# SuperNate please reply



## FeederFish33 (Jan 22, 2003)

I have a question about the wet dry. Should I get one or two drains? Also, should I get one or two return holes? How big do the overflows have to be?


----------



## Sir Nathan XXI (Jan 29, 2003)

2 of each are best, use 1" or 1.25" bulkheads for drains and 3/4" for returns

overflow can be as big or small as you want, it depends on what layout you are using? tell me what you decided on how you will set it up?


----------



## FeederFish33 (Jan 22, 2003)

what do you mean layout? i will have an overflow box in the two back corners if thats what you mean.


----------



## Sir Nathan XXI (Jan 29, 2003)

both drains on one end, and both returns on one end?


----------



## FeederFish33 (Jan 22, 2003)

yes. that is my layout. Also, is there a way that I can adjust the current flow? I want it to be powerful, but not too powerful.


----------



## Sir Nathan XXI (Jan 29, 2003)

FeederFish33 said:


> yes. that is my layout. Also, is there a way that I can adjust the current flow? I want it to be powerful, but not too powerful.

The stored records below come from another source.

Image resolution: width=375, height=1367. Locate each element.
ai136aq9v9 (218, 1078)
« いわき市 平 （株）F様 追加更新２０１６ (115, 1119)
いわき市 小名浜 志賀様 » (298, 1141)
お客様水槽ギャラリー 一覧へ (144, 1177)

 put ball valves on close to the pump, you close them slightly to reuce flow rate, or if you want the same flow rate but less pressure you use a bigger return nozzle, the kind that come with over flow kits use 3/4" tubing with a 1/2" opening on the return nozzle however, if you just use a 3/4" PVC elbow instead the flow rate will be the same but the current is no where nearly as strong

I as for the overflow, the one for you two returns should be as small as possible, but still giving you enough room to clean it out, for the drains it depends but I would imagine something that is 3" wide and 6" long would be good enough as long as the water can get through the grating fast enough at the top

check out this link Overflows

that is what square ones look like


----------



## FeederFish33 (Jan 22, 2003)

Should I get my overflows drilled like the ones on that link?


----------



## hydroshutter (Jan 12, 2003)

you couldnt have just pm'ed him that question?


----------



## FeederFish33 (Jan 22, 2003)

yeah i could have, but I didnt feel like it.


----------



## InSinUAsian (Jan 3, 2003)

Waste of boardspace. Should have used PM.

~Dj


----------



## FeederFish33 (Jan 22, 2003)

Thanks for the tip.


----------



## Sir Nathan XXI (Jan 29, 2003)

perhaps other people are curious though, yes you need holes or slits in the top that way big things like food, leaves or other debris dont flow into the overflow, feeders too


----------